Portfolio Solutions® is a long-term, strategic investment manager.
We believe that diversification offers the best protection against risk and that investment markets are efficient over time. It does not make economic sense to attempt timing or outperforming investment markets. Rather, we seek broad-based exposure to desired asset classes by investing in low-cost index funds.
After building a portfolio, we monitor it daily and rebalance when necessary in a cost effective, disciplined manner.
Some managers dismiss index investing (also referred to as passive investing) because they mistakenly see it as a “do nothing” approach. This could not be further from reality. There is no such thing as being completely passive when it comes to investing, especially when considering the work we perform:
- Forecasts of expected returns and risk factors must be created
- Asset classes must be evaluated for inclusion
- Efficient portfolios must be constructed
- Index funds must be evaluated and selected
- A rebalancing strategy must be determined
- The portfolio must be monitored and
- Trades must be executed when required by the selected rebalancing strategy
Where the “passive” part of passive, index investing comes into play is when it comes to reacting to the short-term ups and downs of the market. Portfolio Solutions® believes investment markets are efficient over the longer-term and that it does not make economic sense to bear the extra costs of active management in an attempt to benefit from short-term market inefficiencies or market timing.

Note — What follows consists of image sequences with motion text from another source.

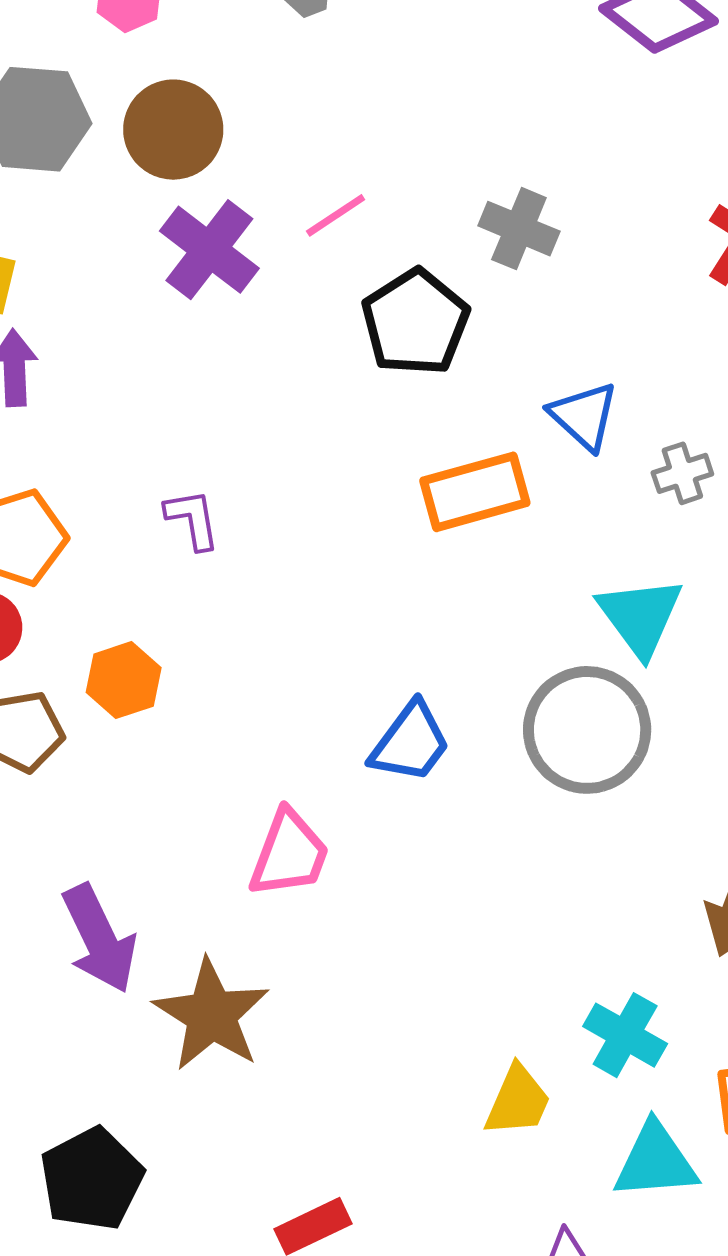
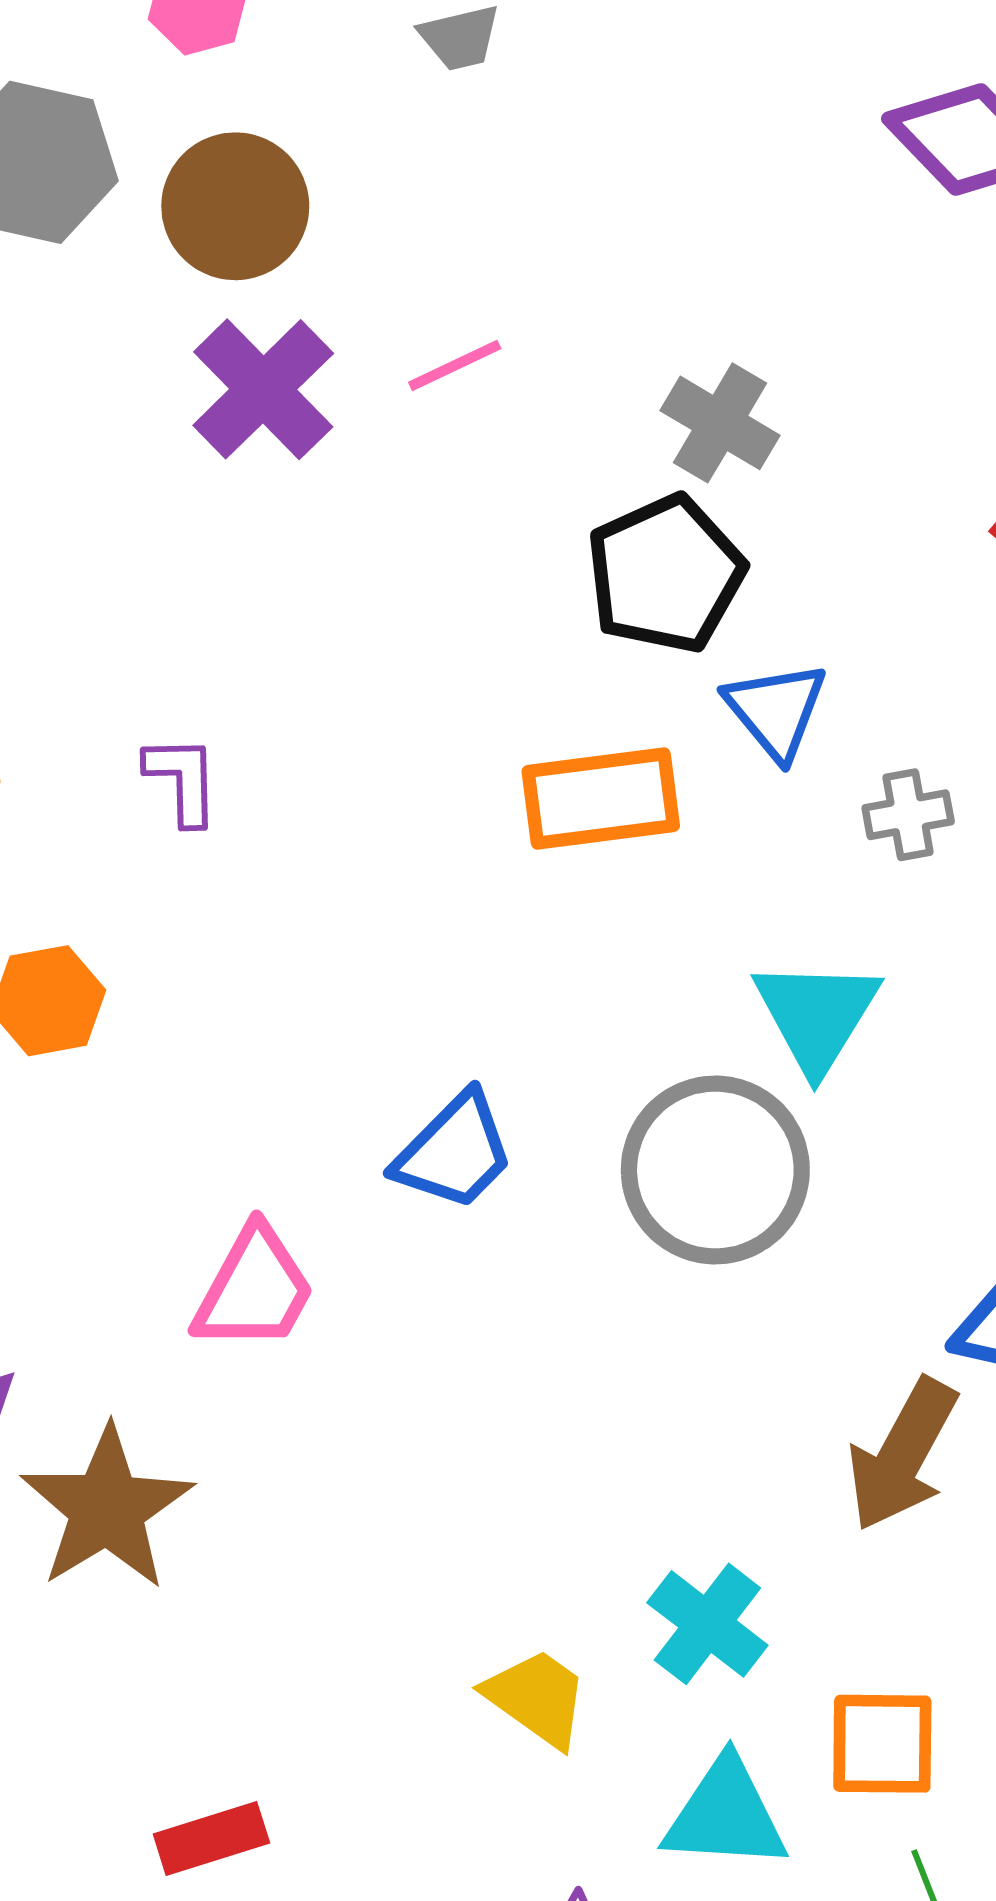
black pentagon: (415, 322) -> (665, 574), moved
yellow trapezoid: (518, 1101) -> (537, 1698), turned -86

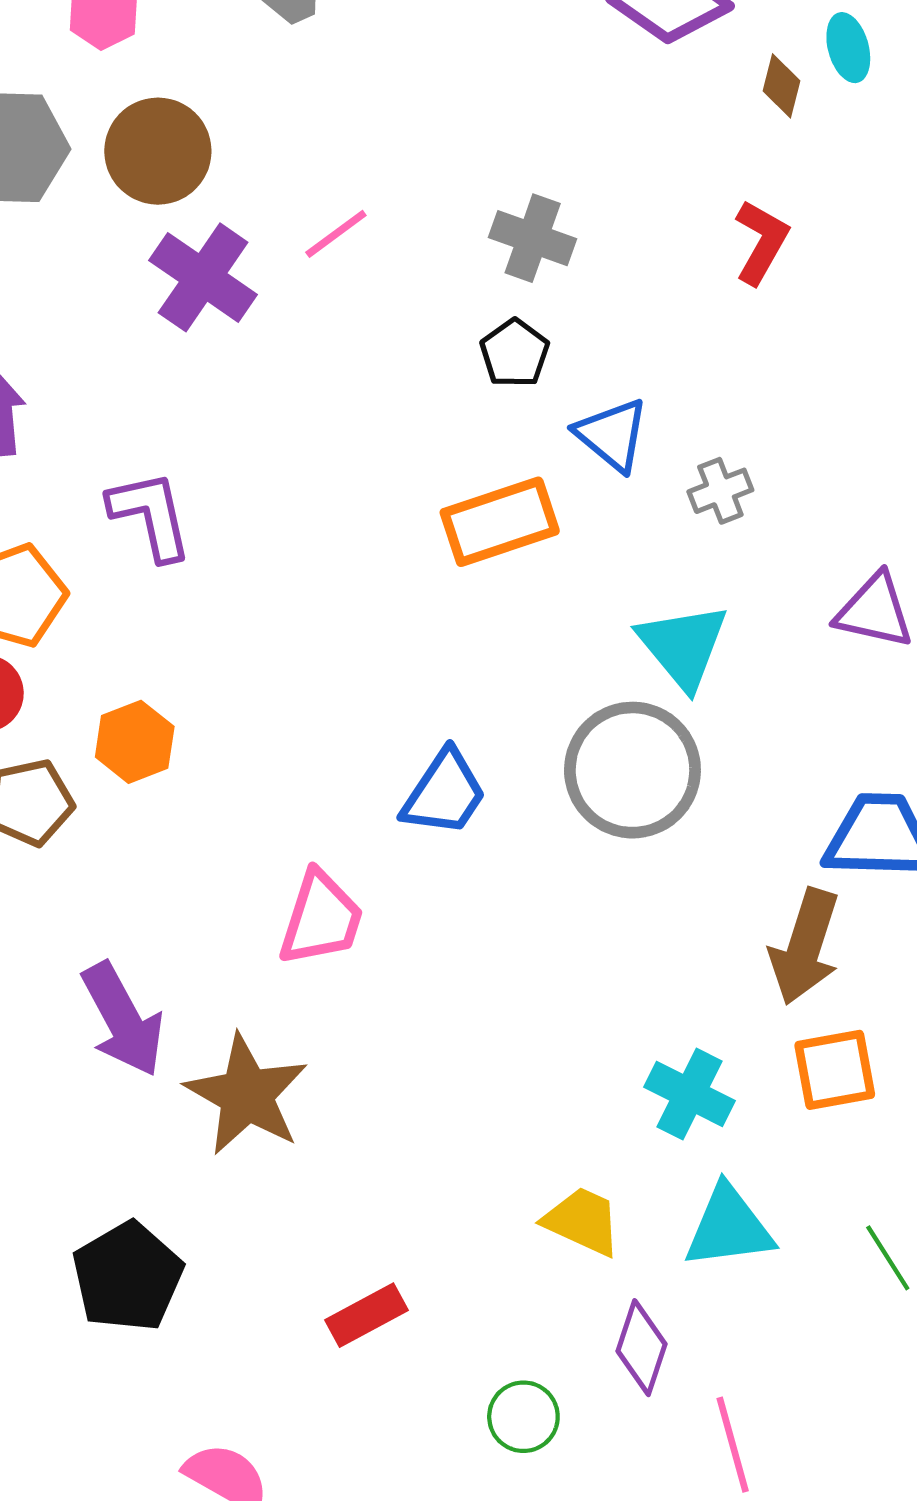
black pentagon: (665, 574) -> (515, 353), size x0.6
purple L-shape: (182, 780) -> (151, 515), moved, size x1.4
yellow trapezoid: (537, 1698) -> (582, 1221), moved
orange square: (882, 1744) -> (835, 1070), moved

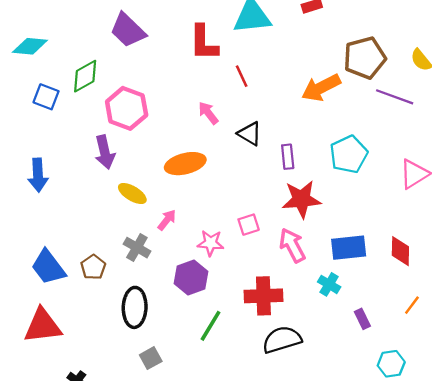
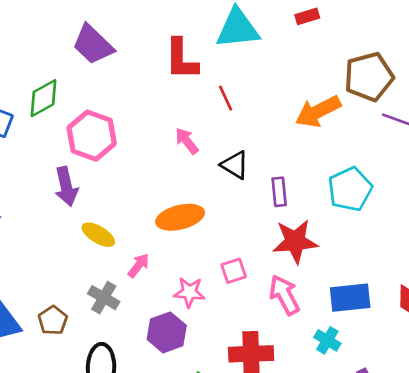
orange ellipse: (185, 164) -> (180, 217), moved

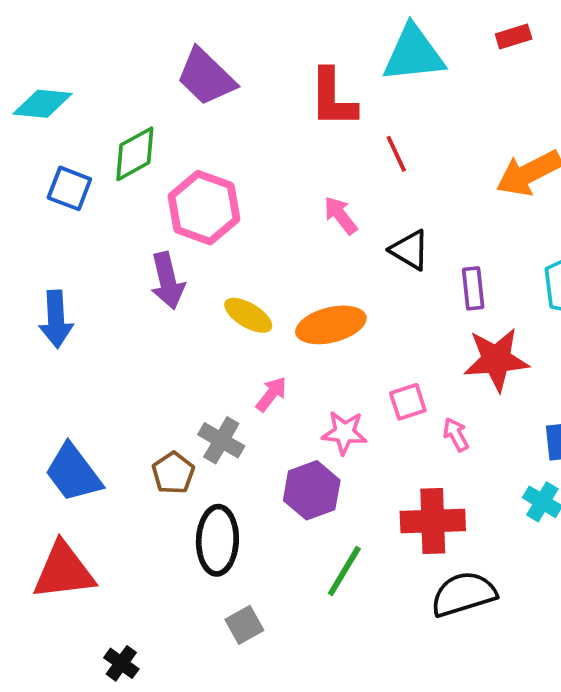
yellow ellipse: (98, 235) -> (248, 315), moved
pink arrow: (284, 295) -> (456, 435), moved, size x0.6
brown pentagon: (53, 320) -> (173, 473), moved

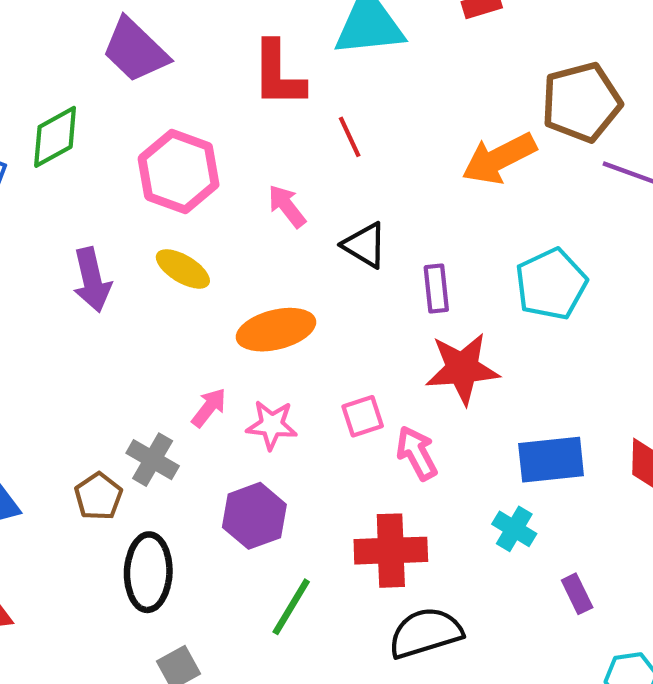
pink hexagon: (204, 208) -> (179, 172), moved
yellow ellipse: (248, 315) -> (183, 269), moved
pink star: (344, 433) -> (272, 425), moved
pink arrow: (456, 435) -> (417, 453), size x1.4

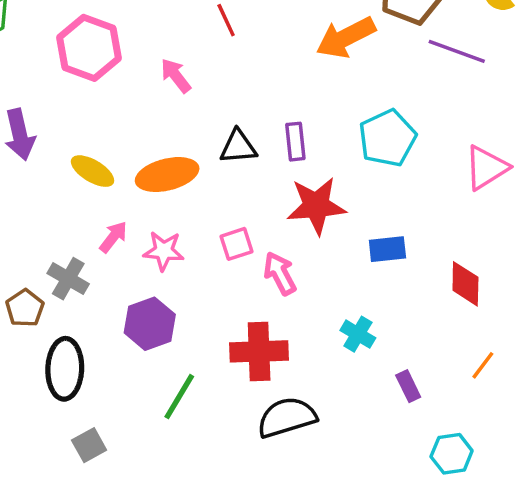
black triangle: (365, 245) -> (238, 147), moved, turned -36
yellow ellipse: (183, 269) -> (93, 171), moved
blue rectangle: (551, 460) -> (387, 249), moved, size x0.7

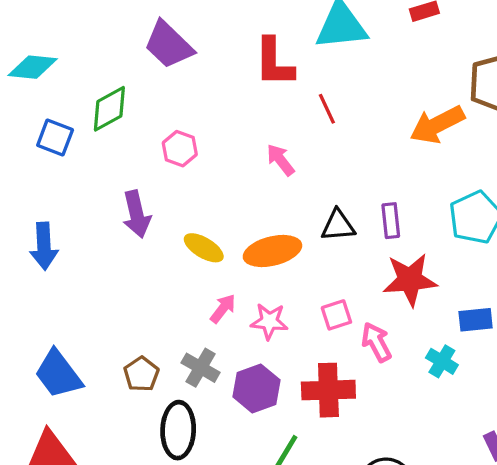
pink hexagon: (89, 48) -> (180, 149), moved, size x0.6
gray cross: (68, 279) -> (201, 368), moved
cyan cross: (358, 334) -> (442, 361), moved
red cross: (259, 351) -> (328, 390), moved

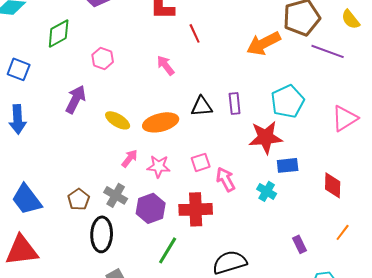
blue square: (55, 137) -> (19, 69), moved
purple arrow: (137, 214) -> (76, 99), turned -140
red star: (410, 280) -> (266, 137), moved

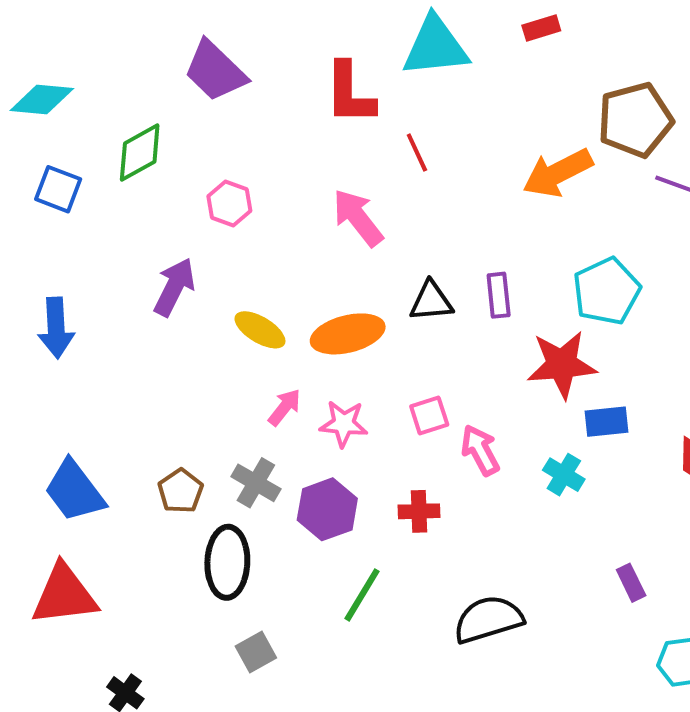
pink arrow: (166, 65) -> (358, 218), size x1.4
blue square: (19, 69) -> (58, 189), moved
red cross: (196, 209) -> (419, 511), size x0.6

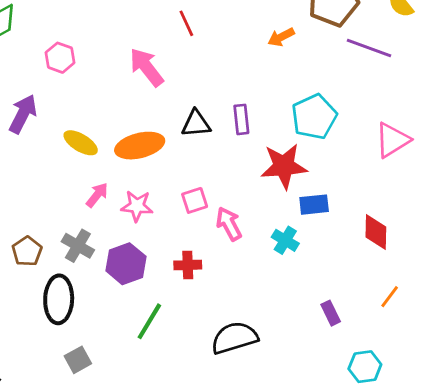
orange arrow: (558, 173) -> (281, 37), size x0.6

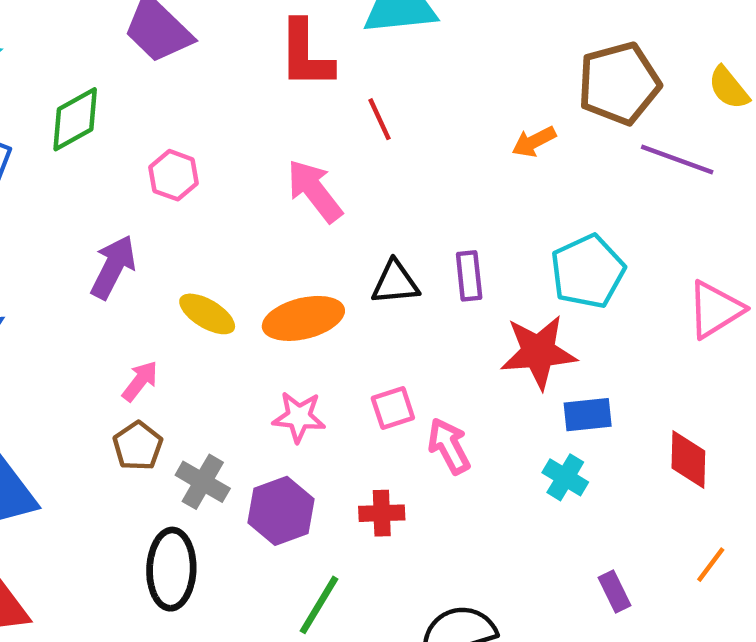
pink arrow: (97, 195) -> (140, 381), moved
cyan cross: (285, 240) -> (565, 477), moved
brown pentagon: (27, 251) -> (138, 446), moved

Markets can behave wildly and unpredictably in the short-term, but investment returns tend to behave much more predictably as the risk-return relationship plays out. All investments have a specific risk and return profile that they eventually follow. This concept is known as reversion to the mean. In practice, it is very difficult to time this reversion given how difficult it is to predict what could happen, or how markets would react to an event even if it were predicted and the timing was right.
The S&P Dow Jones Indices publishes a robust, widely-referenced research piece known as The SPIVA® Scorecard that compares actively managed funds against their appropriate benchmarks on a semiannual basis. SPIVA® research has shown over 15 years of published data surveying more than 10,000 actively managed funds globally that active managers are not able to outperform passive managers over any given time period let alone deliver above-average returns consistently over multiple periods*.